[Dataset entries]
[Start of section]
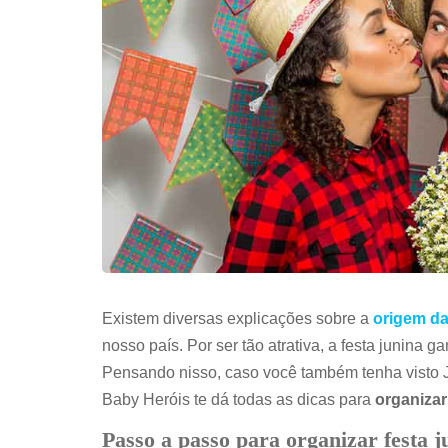
Existem diversas explicações sobre a
origem da
nosso país. Por ser tão atrativa, a festa junina 
Pensando nisso, caso você também tenha visto J
Baby Heróis te dá todas as dicas para
organizar 
Passo a passo para organizar festa j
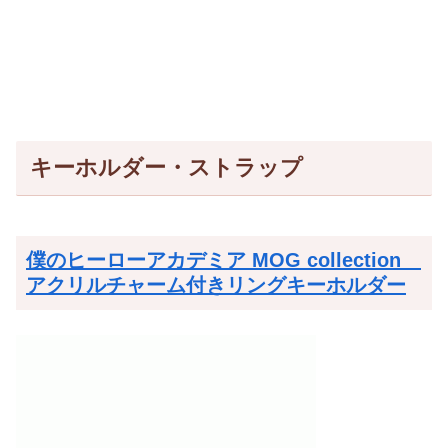
キーホルダー・ストラップ
僕のヒーローアカデミア MOG collection
アクリルチャーム付きリングキーホルダー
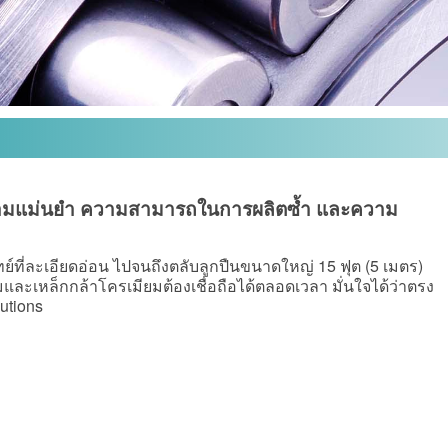
นความแม่นยำ ความสามารถในการผลิตซ้ำ และความ
s
ย์ที่ละเอียดอ่อน ไปจนถึงตลับลูกปืนขนาดใหญ่ 15 ฟุต (5 เมตร)
มและเหล็กกล้าโครเมียมต้องเชื่อถือได้ตลอดเวลา มั่นใจได้ว่าตรง
utions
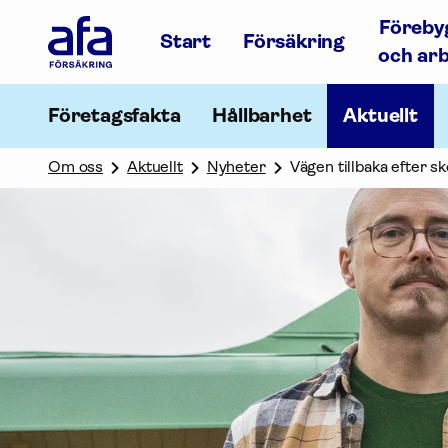
Afa
Föreby
Försäkring
Start
Försäkring
-
och ar
Gå
till
startsidan
Företagsfakta
Hållbarhet
Aktuellt
Om oss
Aktuellt
Nyheter
Vägen tillbaka efter s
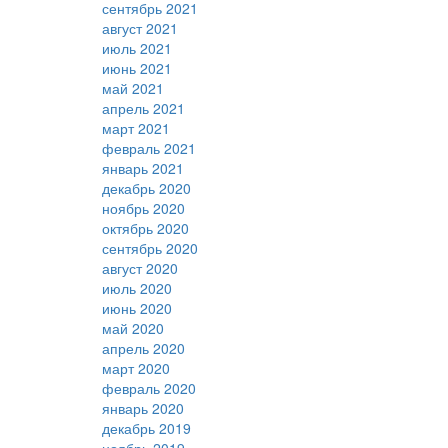
сентябрь 2021
август 2021
июль 2021
июнь 2021
май 2021
апрель 2021
март 2021
февраль 2021
январь 2021
декабрь 2020
ноябрь 2020
октябрь 2020
сентябрь 2020
август 2020
июль 2020
июнь 2020
май 2020
апрель 2020
март 2020
февраль 2020
январь 2020
декабрь 2019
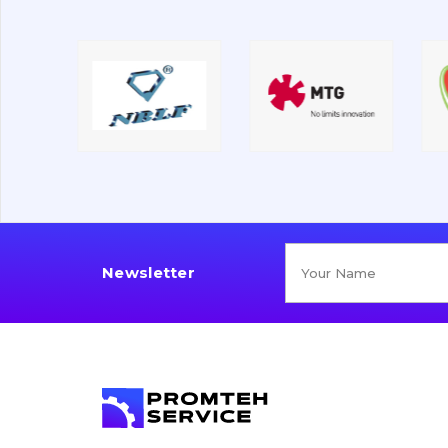
Newsletter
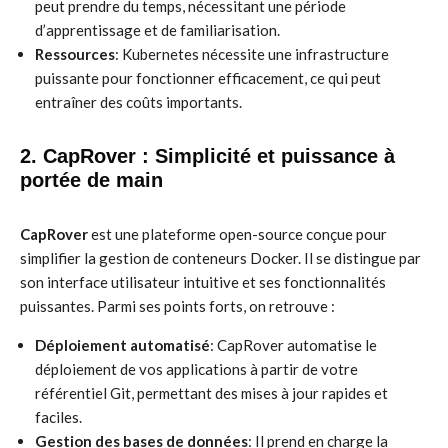
peut prendre du temps, nécessitant une période
d’apprentissage et de familiarisation.
Ressources
: Kubernetes nécessite une infrastructure
puissante pour fonctionner efficacement, ce qui peut
entraîner des coûts importants.
2. CapRover : Simplicité et puissance à
portée de main
CapRover
est une plateforme open-source conçue pour
simplifier la gestion de conteneurs Docker. Il se distingue par
son interface utilisateur intuitive et ses fonctionnalités
puissantes. Parmi ses points forts, on retrouve :
Déploiement automatisé
: CapRover automatise le
déploiement de vos applications à partir de votre
référentiel Git, permettant des mises à jour rapides et
faciles.
Gestion des bases de données
: Il prend en charge la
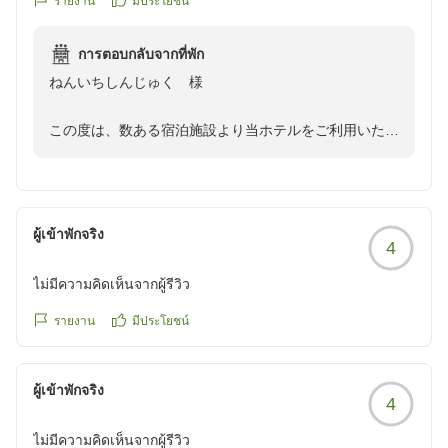
รายงาน
มีประโยชน์
やサウナの時間に間に合わなかったため利用できなかった事
が残念でした。
การตอบกลับจากที่พัก
クチコミの詳細はこちらから
ねんいちしんじゅく 様
https://review.travel.rakuten.co.jp/hotel/voice/31630?
reviewId=33123477647766
この度は、数ある宿泊施設より当ホテルをご利用いただ
きましてありがとうございます。
「ホテルも清潔感があり景色もとても良かったです」の
お言葉が大変嬉しく、スタッフ皆で有難く拝見をさせて
いただきました。
ผู้เข้าพักจริง
4
しかしながら、サウナ付き中浴場をご利用いただけなか
ったことは、私どもといたしましてもとても残念です。
ไม่มีความคิดเห็นจากผู้รีวิว
たいへん人気があり、特に男性のサウナ室からは遠州灘
が一望出来ますのでリピートされるお客様もたくさんい
รายงาน
มีประโยชน์
らっしゃいます。
是非、次回ご予約の際には、そちらもご利用くださいま
ผู้เข้าพักจริง
せ。
4
ねんいちしんじゅく様のご再訪を心よりお待ちいたして
ไม่มีความคิดเห็นจากผู้รีวิว
おります。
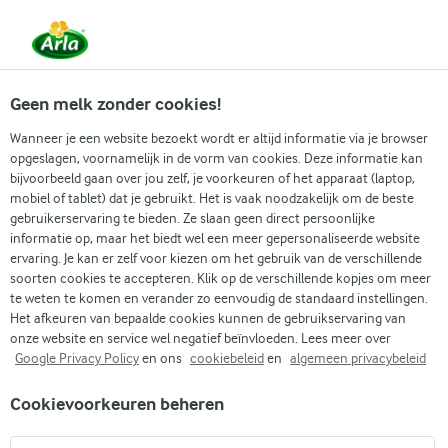
Vanaf 1 juni zijn DMK Group en Arla Foods
gefuseerd.
Lees het persbericht.
Geen melk zonder cookies!
Wanneer je een website bezoekt wordt er altijd informatie via je browser
opgeslagen, voornamelijk in de vorm van cookies. Deze informatie kan
bijvoorbeeld gaan over jou zelf, je voorkeuren of het apparaat (laptop,
mobiel of tablet) dat je gebruikt. Het is vaak noodzakelijk om de beste
gebruikerservaring te bieden. Ze slaan geen direct persoonlijke
informatie op, maar het biedt wel een meer gepersonaliseerde website
ervaring. Je kan er zelf voor kiezen om het gebruik van de verschillende
soorten cookies te accepteren. Klik op de verschillende kopjes om meer
WAT IS BIOLOGISCHE ZUIVEL
te weten te komen en verander zo eenvoudig de standaard instellingen.
Het afkeuren van bepaalde cookies kunnen de gebruikservaring van
onze website en service wel negatief beïnvloeden. Lees meer over
Google Privacy Policy
en ons
cookiebeleid
en
algemeen privacybeleid
Cookievoorkeuren beheren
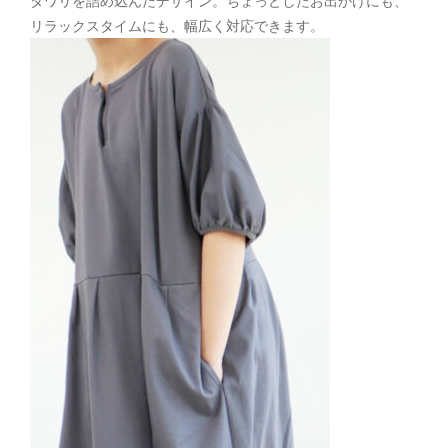
ダワリを詰め込んだデザイン。ちょっとしたお出かけにも、
リラックスタイムにも、幅広く対応できます。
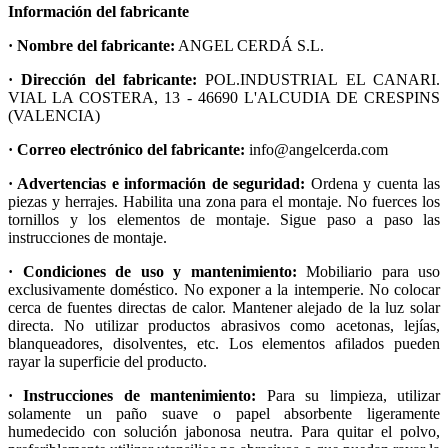
Información del fabricante
· Nombre del fabricante:
ANGEL CERDÁ S.L.
· Dirección del fabricante:
POL.INDUSTRIAL EL CANARI.
VIAL LA COSTERA, 13 - 46690 L'ALCUDIA DE CRESPINS
(VALENCIA)
· Correo electrónico del fabricante:
info@angelcerda.com
· Advertencias e información de seguridad:
Ordena y cuenta las
piezas y herrajes. Habilita una zona para el montaje. No fuerces los
tornillos y los elementos de montaje. Sigue paso a paso las
instrucciones de montaje.
· Condiciones de uso y mantenimiento:
Mobiliario para uso
exclusivamente doméstico. No exponer a la intemperie. No colocar
cerca de fuentes directas de calor. Mantener alejado de la luz solar
directa. No utilizar productos abrasivos como acetonas, lejías,
blanqueadores, disolventes, etc. Los elementos afilados pueden
rayar la superficie del producto.
· Instrucciones de mantenimiento:
Para su limpieza, utilizar
solamente un paño suave o papel absorbente ligeramente
humedecido con solución jabonosa neutra. Para quitar el polvo,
[End of section]
- [EXERCISE GOAL]: Above are some records. Reproduce the lines from the one with "en charge la" down to the one with "cerca de fuentes", keeping both, and leave every picture out.

- [RESPONSE BELOW]:
: Il prend en charge la
รายงาน
มีประโยชน์
やサウナの時間に間に合わなかったため利用できなかった事
が残念でした。
การตอบกลับจากที่พัก
クチコミの詳細はこちらから
ねんいちしんじゅく 様
https://review.travel.rakuten.co.jp/hotel/voice/31630?
reviewId=33123477647766
この度は、数ある宿泊施設より当ホテルをご利用いただ
きましてありがとうございます。
「ホテルも清潔感があり景色もとても良かったです」の
お言葉が大変嬉しく、スタッフ皆で有難く拝見をさせて
いただきました。
ผู้เข้าพักจริง
4
しかしながら、サウナ付き中浴場をご利用いただけなか
ったことは、私どもといたしましてもとても残念です。
ไม่มีความคิดเห็นจากผู้รีวิว
たいへん人気があり、特に男性のサウナ室からは遠州灘
が一望出来ますのでリピートされるお客様もたくさんい
รายงาน
มีประโยชน์
らっしゃいます。
是非、次回ご予約の際には、そちらもご利用くださいま
ผู้เข้าพักจริง
せ。
4
ねんいちしんじゅく様のご再訪を心よりお待ちいたして
ไม่มีความคิดเห็นจากผู้รีวิว
おります。
Vanaf 1 juni zijn DMK Group en Arla Foods
gefuseerd.
Lees het persbericht.
Geen melk zonder cookies!
Wanneer je een website bezoekt wordt er altijd informatie via je browser
opgeslagen, voornamelijk in de vorm van cookies. Deze informatie kan
bijvoorbeeld gaan over jou zelf, je voorkeuren of het apparaat (laptop,
mobiel of tablet) dat je gebruikt. Het is vaak noodzakelijk om de beste
gebruikerservaring te bieden. Ze slaan geen direct persoonlijke
informatie op, maar het biedt wel een meer gepersonaliseerde website
ervaring. Je kan er zelf voor kiezen om het gebruik van de verschillende
soorten cookies te accepteren. Klik op de verschillende kopjes om meer
WAT IS BIOLOGISCHE ZUIVEL
te weten te komen en verander zo eenvoudig de standaard instellingen.
Het afkeuren van bepaalde cookies kunnen de gebruikservaring van
onze website en service wel negatief beïnvloeden. Lees meer over
Google Privacy Policy
en ons
cookiebeleid
en
algemeen privacybeleid
Cookievoorkeuren beheren
ダワリを詰め込んだデザイン。ちょっとしたお出かけにも、
リラックスタイムにも、幅広く対応できます。
Información del fabricante
· Nombre del fabricante:
ANGEL CERDÁ S.L.
· Dirección del fabricante:
POL.INDUSTRIAL EL CANARI.
VIAL LA COSTERA, 13 - 46690 L'ALCUDIA DE CRESPINS
(VALENCIA)
· Correo electrónico del fabricante:
info@angelcerda.com
· Advertencias e información de seguridad:
Ordena y cuenta las
piezas y herrajes. Habilita una zona para el montaje. No fuerces los
tornillos y los elementos de montaje. Sigue paso a paso las
instrucciones de montaje.
· Condiciones de uso y mantenimiento:
Mobiliario para uso
exclusivamente doméstico. No exponer a la intemperie. No colocar
cerca de fuentes directas de calor. Mantener alejado de la luz solar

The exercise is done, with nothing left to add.